━━━━━ Data provided
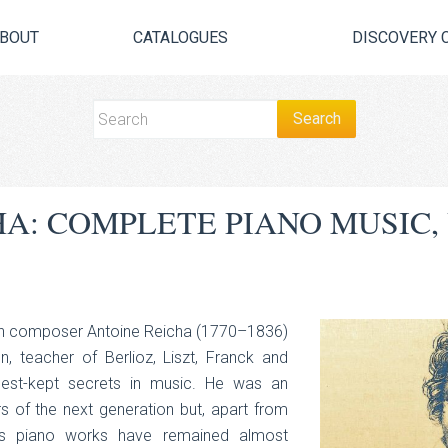
BOUT
CATALOGUES
DISCOVERY 
HA: COMPLETE PIANO MUSIC
rn composer Antoine Reicha (1770–1836)
, teacher of Berlioz, Liszt, Franck and
est-kept secrets in music. He was an
 of the next generation but, apart from
his piano works have remained almost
━━━━━━━━━━
All lines from the one with "rn composer Antoine Reicha (1770–1836)" through the end of the records need to be copied exactly, and no other lines.

rn composer Antoine Reicha (1770–1836)
, teacher of Berlioz, Liszt, Franck and
est-kept secrets in music. He was an
 of the next generation but, apart from
his piano works have remained almost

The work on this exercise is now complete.